В этот вечер, когда калечили облака желтые — пахнущие углем и серой — снаряды; когда солнце в маслянистой крови — как незарубцованная рана, уездный кузнец Василий в горне варил картошку. Был он подслеповат — не от кузнечной, а от портняжной работы; от болезни глаз и в кузнецы пошел.
Кузница была под горой — «на подоле»; ниже — город; выше, на горе, — кладбище. Почему кладбище на горе, а не город — неизвестно. Живым и так весело, а мертвецу с горы лучше видно: может быть, так думали?
Подручный Ерошка — кузнец всех подручных Ерошками звал — качал мехи. Голосенко у него какой-то подтянутый, словно пищали мехи или скрипела сухая кожа. Грызя полусырую картошку, махал он тонкой, как ремень, рукой и спрашивал:
— А обозы белу муку скоро повезут? Утикают…
— Муки белой не полагается, муку белую едят белые, а нам надо исть муку черную.
Кузнец погнул в пальцах изржавевший жестяной обручишко, изорвал его в куски и бросил в угол. Обошел вдоль стен, выглянул, вдохнул сладковатой сырости и захлопнул торопливо дверь.
— В городе-то — тьма, даже в тюрьме огня нету. Ты картошку не проследи, уплывет… Белые, поди, сегодня придут, надо б домой идти. Пущай здесь убивают, одна могила, да и та хоть своя, а?.. Всех трудящихся чересчур, говорят, убивают. Возьмут нас, Ерошка, да и повесят вот тут, в станке на перекладинах, где коней куем.
— А за ноги вешают? У которых шея, поди, тонкая, не выдержит, дяденька?
— Проси — повесят за ноги.
— А на том свете в рай попадем?
Василий оттянул котелок, щепочкой попробовал картошку. Седоватая бороденка отсырела и запахла табаком. Ему захотелось курить, он поскоблил в карманах.

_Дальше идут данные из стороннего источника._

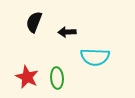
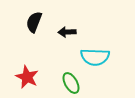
green ellipse: moved 14 px right, 5 px down; rotated 25 degrees counterclockwise
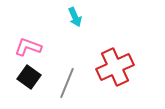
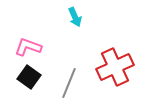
gray line: moved 2 px right
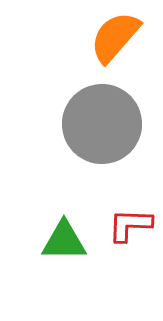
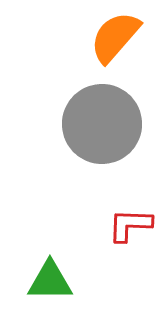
green triangle: moved 14 px left, 40 px down
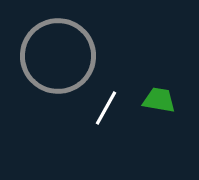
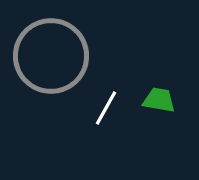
gray circle: moved 7 px left
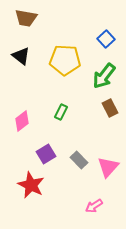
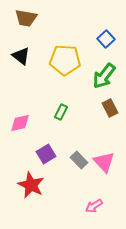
pink diamond: moved 2 px left, 2 px down; rotated 25 degrees clockwise
pink triangle: moved 4 px left, 5 px up; rotated 25 degrees counterclockwise
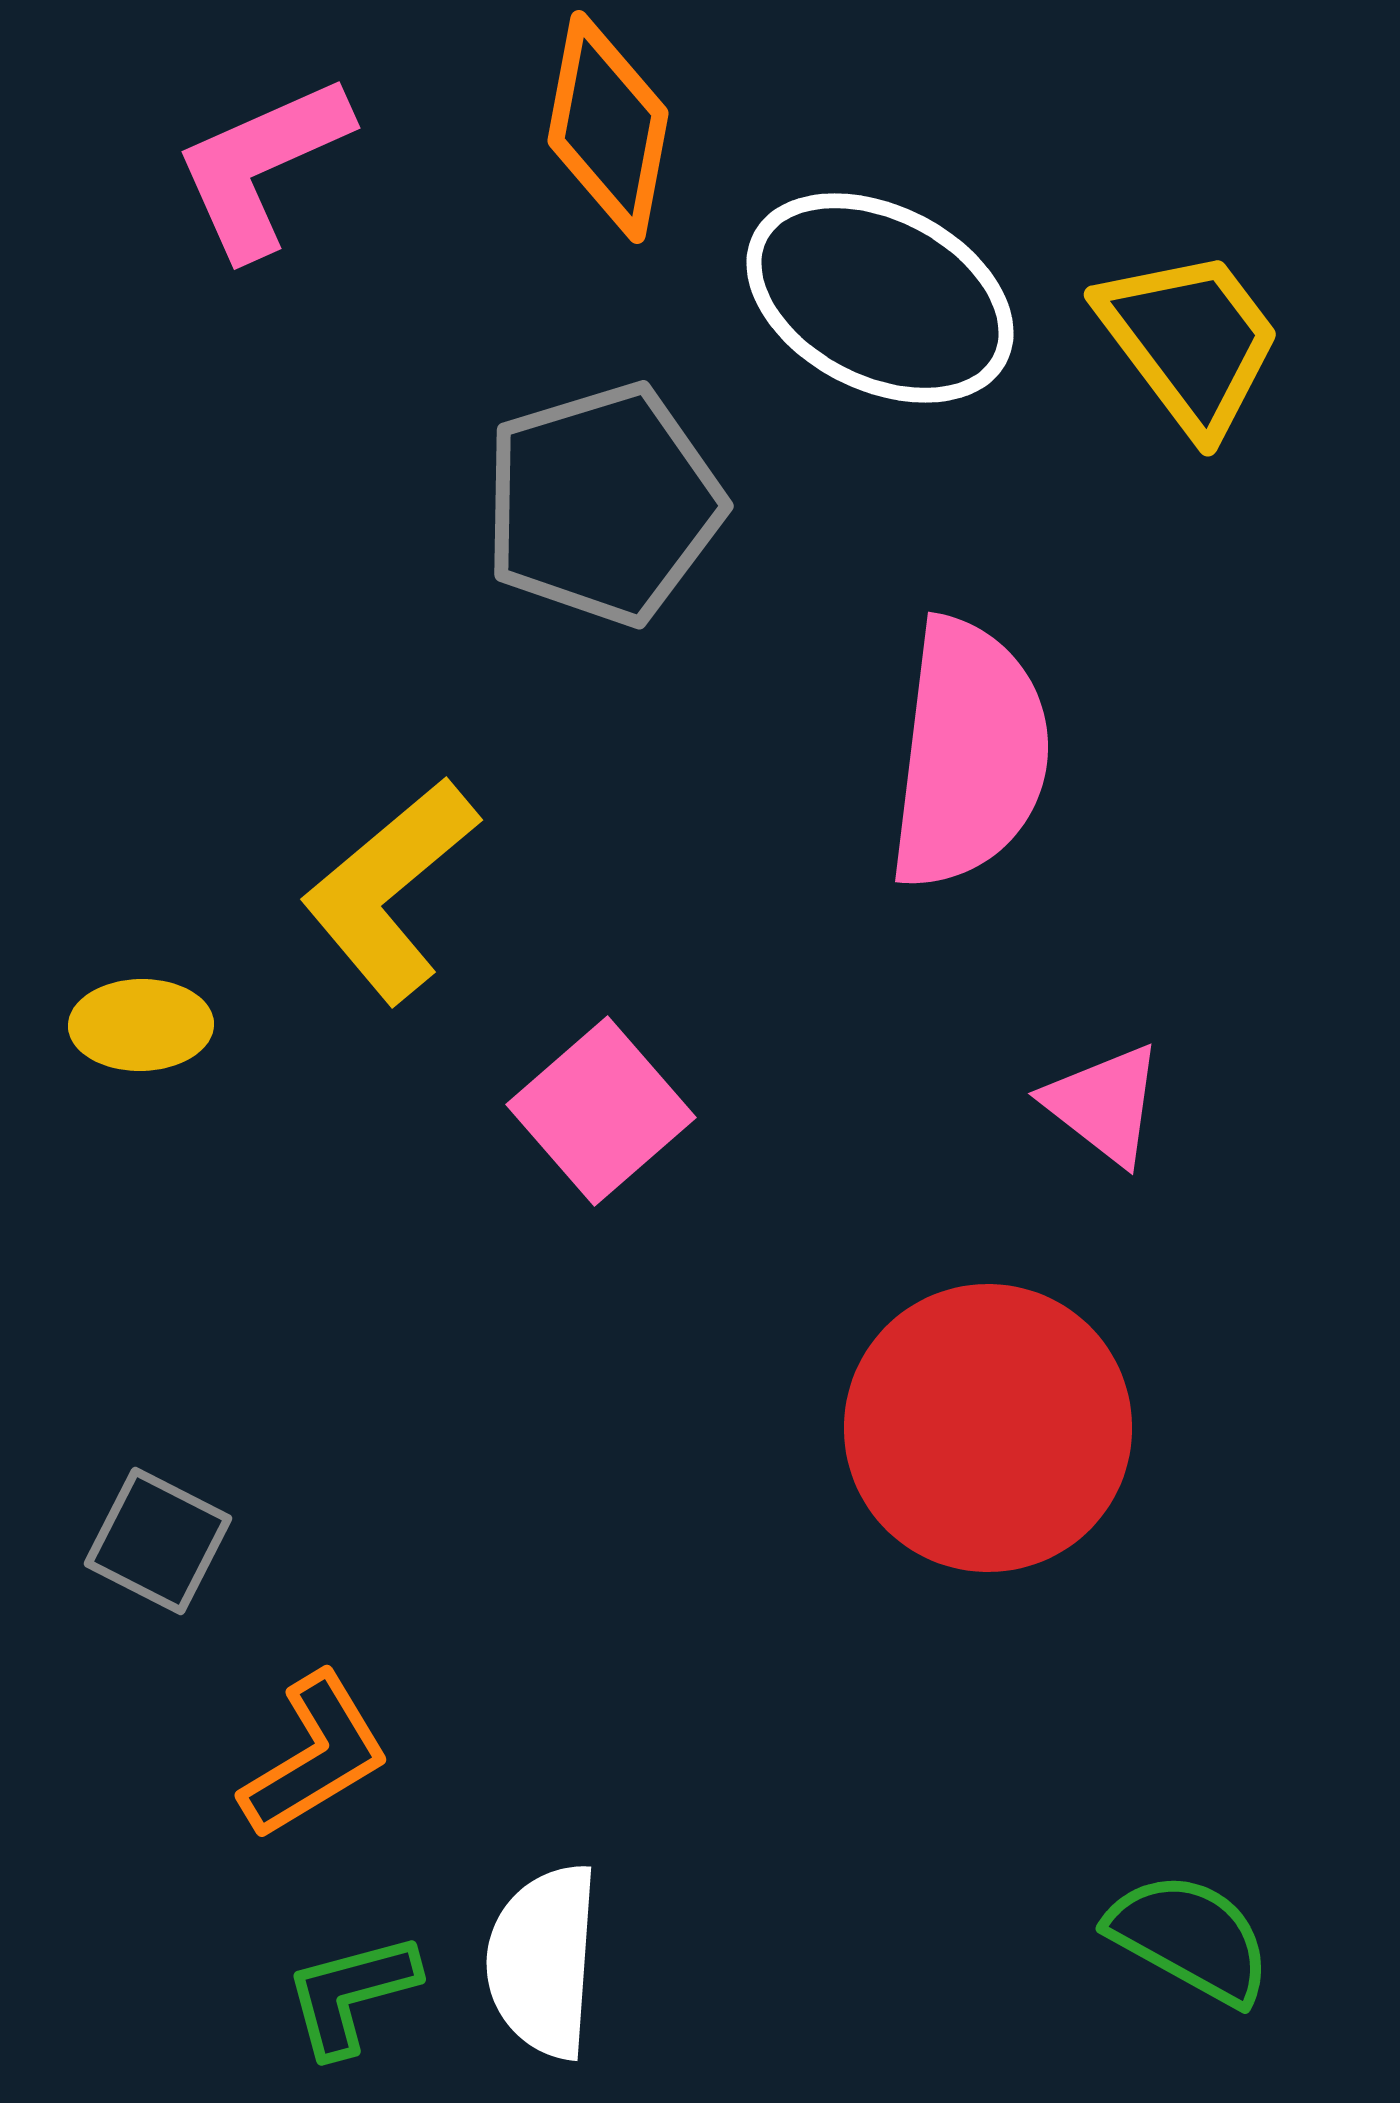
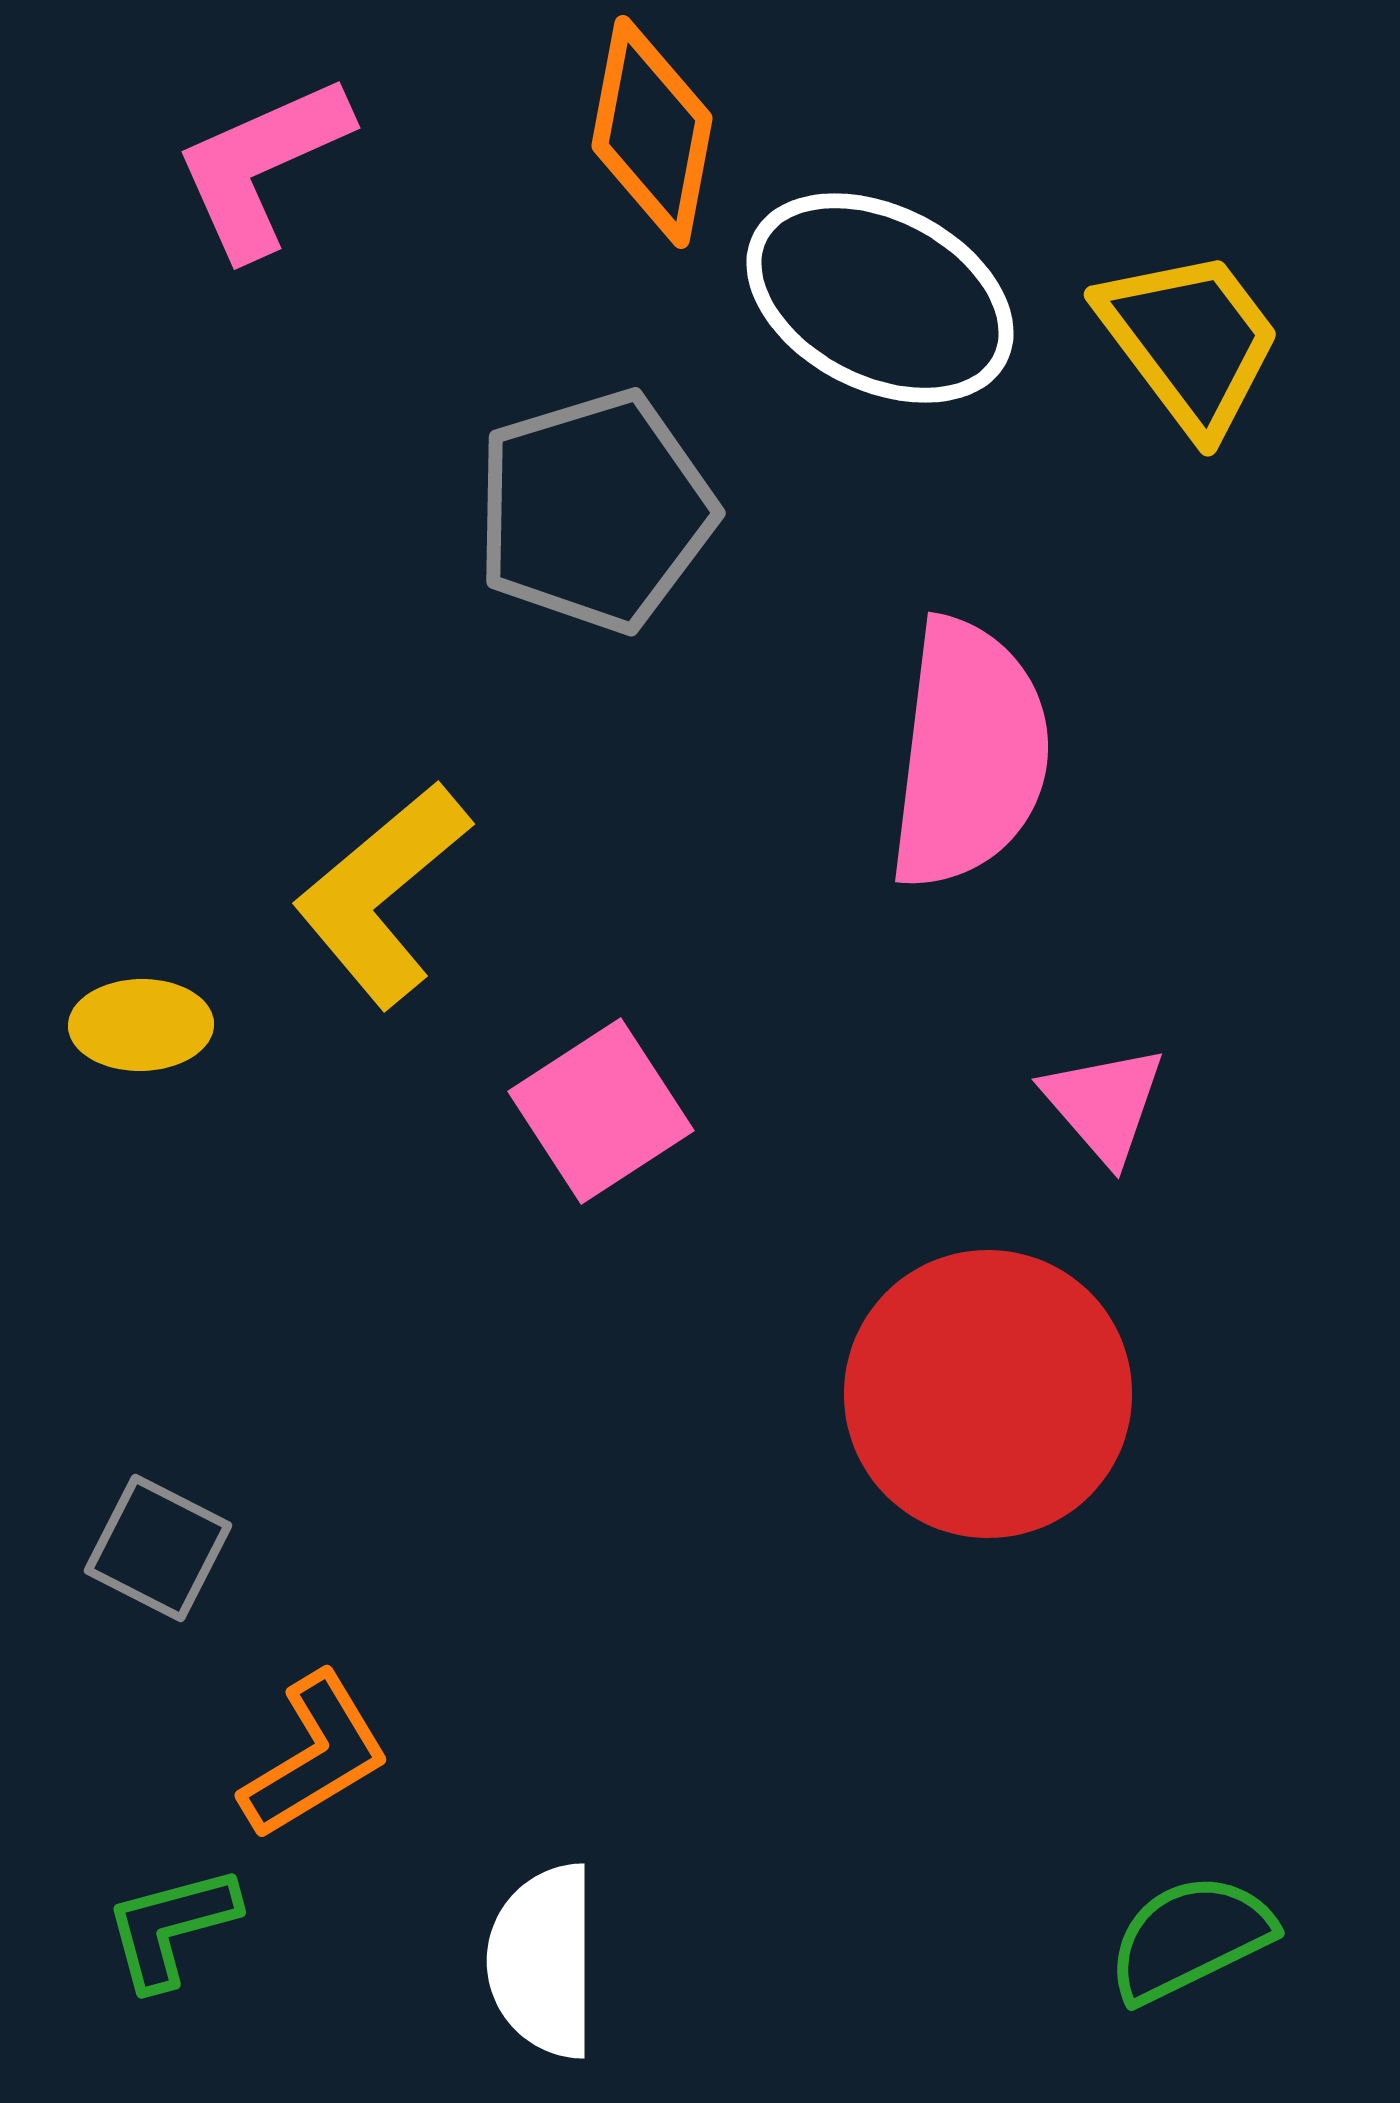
orange diamond: moved 44 px right, 5 px down
gray pentagon: moved 8 px left, 7 px down
yellow L-shape: moved 8 px left, 4 px down
pink triangle: rotated 11 degrees clockwise
pink square: rotated 8 degrees clockwise
red circle: moved 34 px up
gray square: moved 7 px down
green semicircle: rotated 55 degrees counterclockwise
white semicircle: rotated 4 degrees counterclockwise
green L-shape: moved 180 px left, 67 px up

— А на этом свете в рай хочешь?
— Хочу.
— Давай табаку, дорогу расскажу.
Ерошка выпустил ремень меха и сказал медленно:
— Я некурящий.
Подумал и, подхватывая ремень, кашлянул тихонько:
— У нас, дяденька, парнишки порешили в бога не верить.
— Ишь!
— Большевики в бога не верют… Кипит!..
— Кипит. Доставай.
В крестах, на горе, ухнуло и посыпало мелким треском.
— Бонба, — сказал боязливо Ерошка.
— Ешь, пока картофель горяча.
А сам кузнец не стал есть. Разломил, понюхал: пахнуло сыростью. Отложил. Поднялся и вдруг, ссутулясь, накрыл корчагой угли в горне. Ерошка зачавкал медленнее:
— Темно, дяденька.
Василий стоял у дверей. Ржала где-то далеко лошадь; по дороге неустанно шел ветер. У станка для ковки, подле кузницы, свистела, как бич, веревка… Кузнецу стало холодно, он вспомнил, что у воротника рубахи нет пуговиц. Тоненько пискнул в углу Ерошка:
— Дяденька, темно… Пойдем в город… тут крысы…
Обстрел, должно быть, кончился. Щели дверей расширились.
Запах угля отяжелел.
Здесь, от станка для ковки, глухо и медленно позвал голос:
— Хозяин!
II
Ерошка для чего-то задергал ремень мехов; метнулась зола в очаге. Василий хотел было промолчать, но туго потер загривок и хрипло крикнул:
— Чего ты-ы?..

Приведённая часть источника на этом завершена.